Domenico Sollenne, Appellant, v Milton Seiden, Respondent.
    Supreme Court, Appellate Term, First Department,
    February 23, 1983
    APPEARANCES OF COUNSEL
    
      Mark G. Fresco and Valerie Crown Goldstein for appellant. Di Falco, Amhurst, Smithson, Tannenbaum & Duval (Harry Kresky of counsel), for respondent.
   OPINION OF THE COURT

Per Curiam.

Order entered September 21, 1982 affirmed, with $10 costs.
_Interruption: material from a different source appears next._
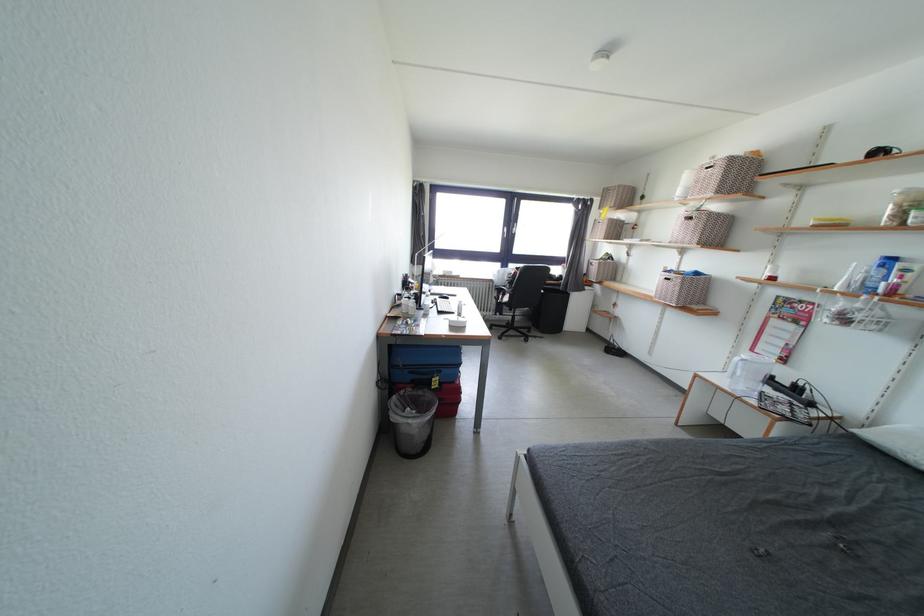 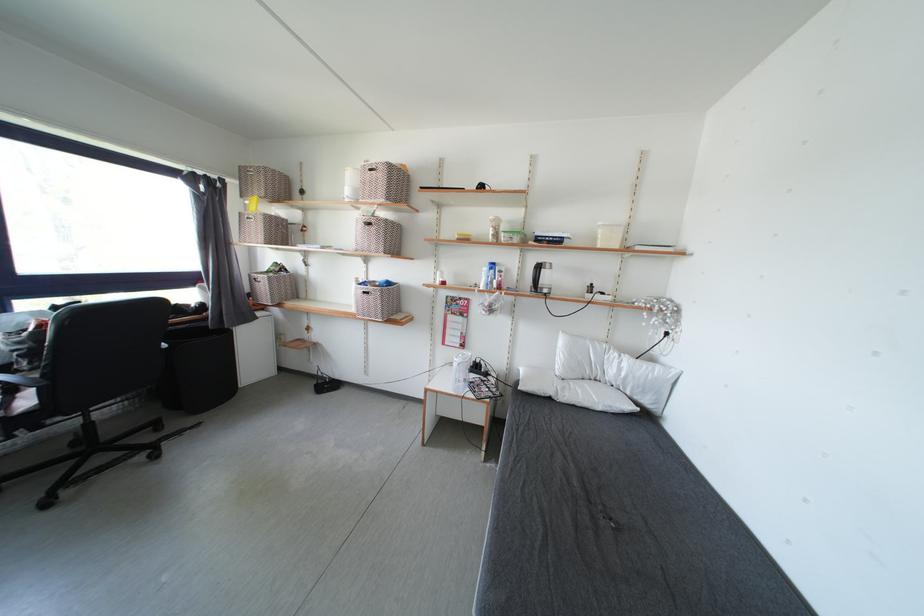 Where in the second image is the point corresponding to the point at 513,304 from the first image?

(33, 407)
The trial evidence amply establishes that the third amendment to the plan to convert the rental building at 900 Park Avenue, Manhattan, to condominium ownership was circulated subsequent to July 5, 1979, and it is not seriously disputed that the plan, as amended, was accepted for filing on or about September 7, 1979. The plan offered “eligible senior citizens” the right to elect to become non-purchasing tenants, and the tenant herein timely and in proper form elected to be so classified. The evidence further establishes that tenant satisfied the age, residency, and income criteria then prevailing (see former General Business Law, § 352-eeee, subd 1, par [e], L 1979, ch 432, § 2). In particular, the information recorded on tenant’s Federal income tax return, as supplemented by his testimony, demonstrated that his income from all sources for the relevant income tax year was substantially below the then existing $30,000 threshold.

The trial court properly denied petitioner’s application at the very end of trial to conform the pleadings to the proof so as to allege a cause of action pursuant to subdivision A of section 54 of the Code of the Rent Stabilization Association of New York City, Inc. The case was not tried on that basis and scant, if any, evidence was received on that score. More to the point, subdivision A of section 54, which relieves an owner of a condominium unit from the obligation to offer a renewal lease where the owner does not reside in the building and seeks in good faith to recover possession, has no application as respects the renewal rights of eligible senior citizens. The offering plan herein, as required by statute, stated that “eviction proceedings will not be commenced against eligible senior citizens * * * they may be evicted only for nonpayment of rent or a breach of other obligations of their tenancy” (see former General Business Law, § 352-eeee, subd 2, par [a], L 1979, ch 432, § 2, carried forward in General Business Law, § 352-eeee, subd 2, par [d], cl [iii]). It is the expressed law and public policy of this State to protect eligible senior citizens in the context of the co-operative or condominium conversion process. That protection will be rendered illusory and meaningless if subsequent purchasers of converted units are permitted to summarily evict qualifying nonpurchasing senior citizens. The manifest legislative intent is that such tenants may continue in occupancy notwithstanding their decision not to purchase; the statute says, with exceptions not here relevant, that eviction proceedings may not be commenced against eligible senior citizens “at any time”. Any other construction would result in the ouster of many of those whom the Legislature has singled out for special consideration. The petitioner, who purchased an apartment in which an eligible senior citizen presently resides, made his purchase subject to the superior possessory rights of that tenant.

Dudley, P. J., Riccobono and Sullivan, JJ., concur.